# Booking a trip thru AGR



## Rail Freak (Feb 24, 2009)

I keep getting an error #1101R notice when trying to book thru AGR. What's up with that?


----------



## johnny (Feb 24, 2009)

Rail Freak said:


> I keep getting an error #1101R notice when trying to book thru AGR. What's up with that?


probably just a software error.. i wonder if they have a contact or bug report form

Their entire system is pretty rickety.. just like amtrak.com

i wish they'd let me at it 

i probably don't have the fill to fight through the redtape to make them fix it tho


----------



## AlanB (Feb 24, 2009)

You have to tell us what kind of trip you're trying to book in order for us to give you an itelligent answer. 

For example, you cannot book trips that include sleepers via the internet, nor can you book a ticket that requires a bus or a change of trains.
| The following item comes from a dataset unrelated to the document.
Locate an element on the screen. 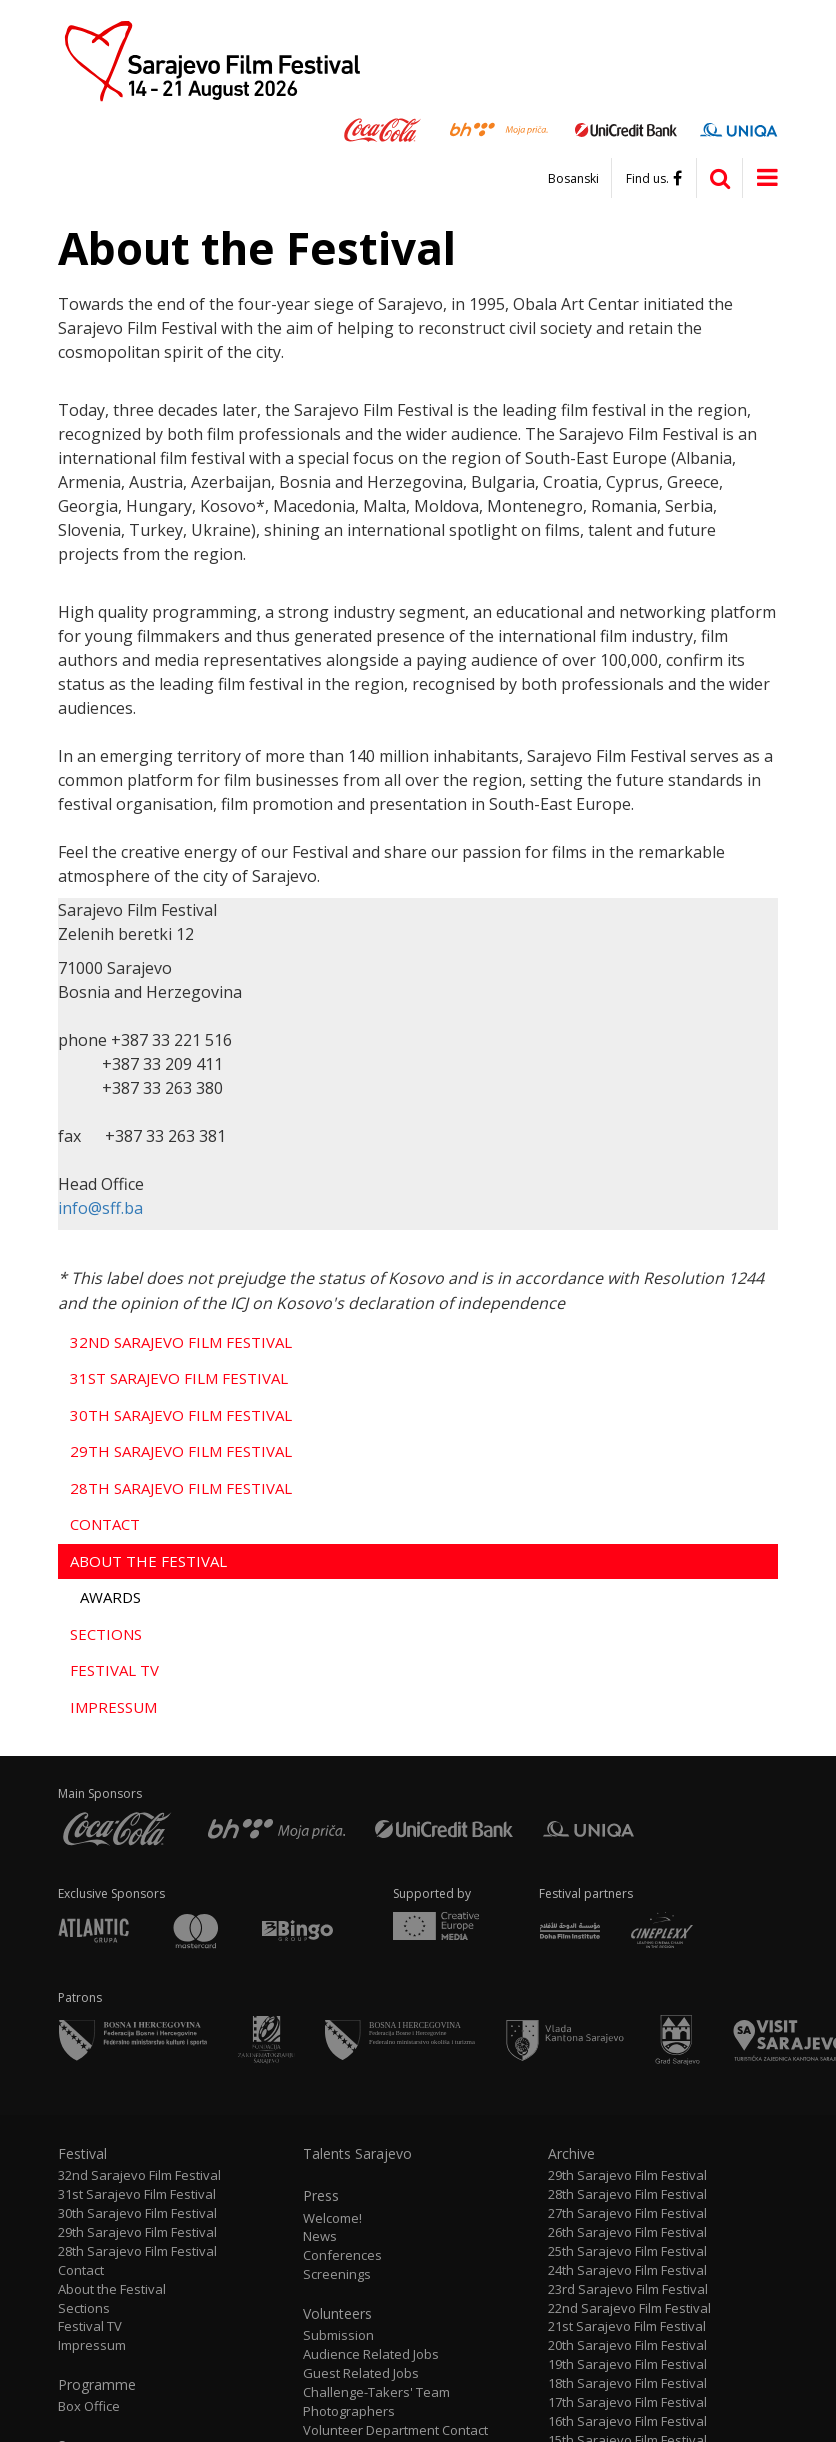 The width and height of the screenshot is (836, 2442). Screenings is located at coordinates (337, 2274).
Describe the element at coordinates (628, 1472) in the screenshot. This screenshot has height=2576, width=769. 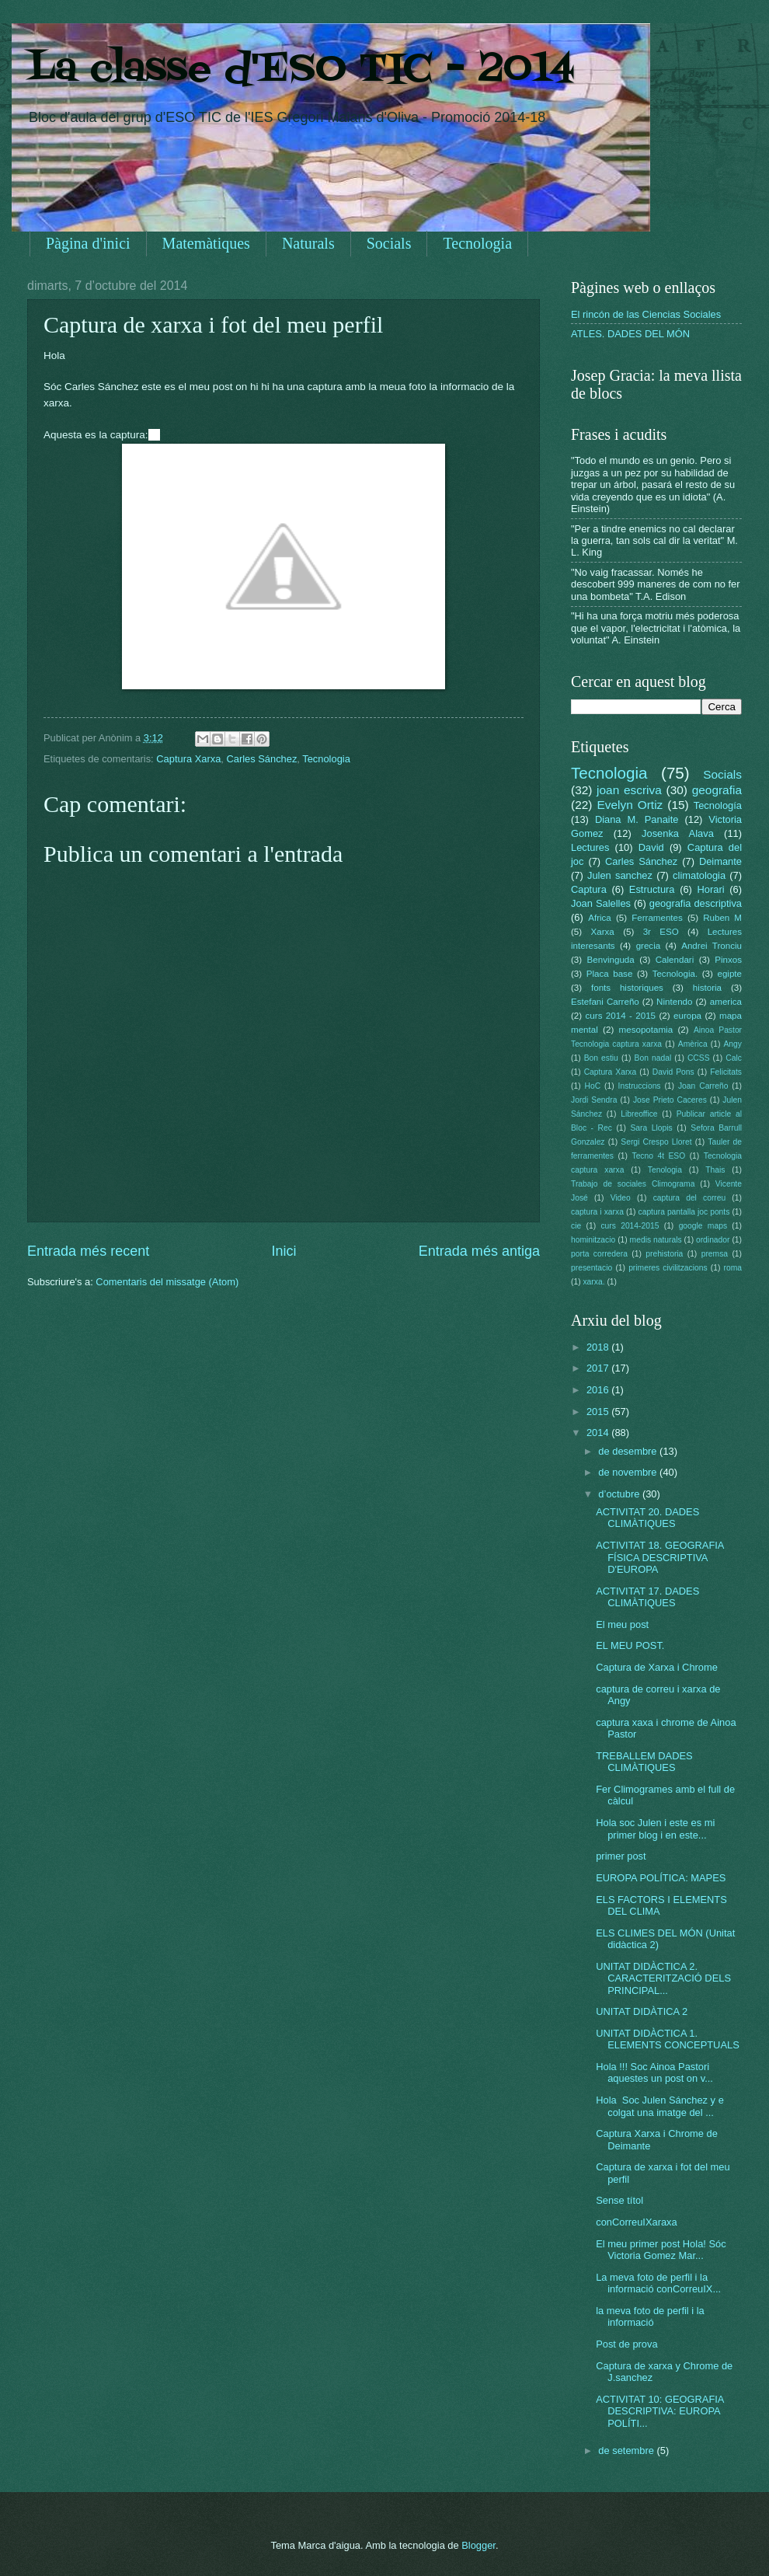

The online system can only handle a one train, round trip booking.


----------



## Rail Freak (Feb 24, 2009)

AlanB said:


> You have to tell us what kind of trip you're trying to book in order for us to give you an itelligent answer.
> For example, you cannot book trips that include sleepers via the internet, nor can you book a ticket that requires a bus or a change of trains. The online system can only handle a one train, round trip booking.



SDL-PDX & NOL-PDX June 30

I should read, think & then reply!


----------



## AlanB (Feb 24, 2009)

Rail Freak said:


> AlanB said:
> 
> 
> > You have to tell us what kind of trip you're trying to book in order for us to give you an itelligent answer.
> ...


Ok, now I'm really confused. I thought that you posted in the other topic that the agent had already booked SDL-PDX for you. So why are trying to do it on line now?

That said, both of those bookings require changing trains and as I mentioned above, that can't be done via the online system. And you wouldn't be able to book a sleeper at all, only coach if you booked each segment seperately.


----------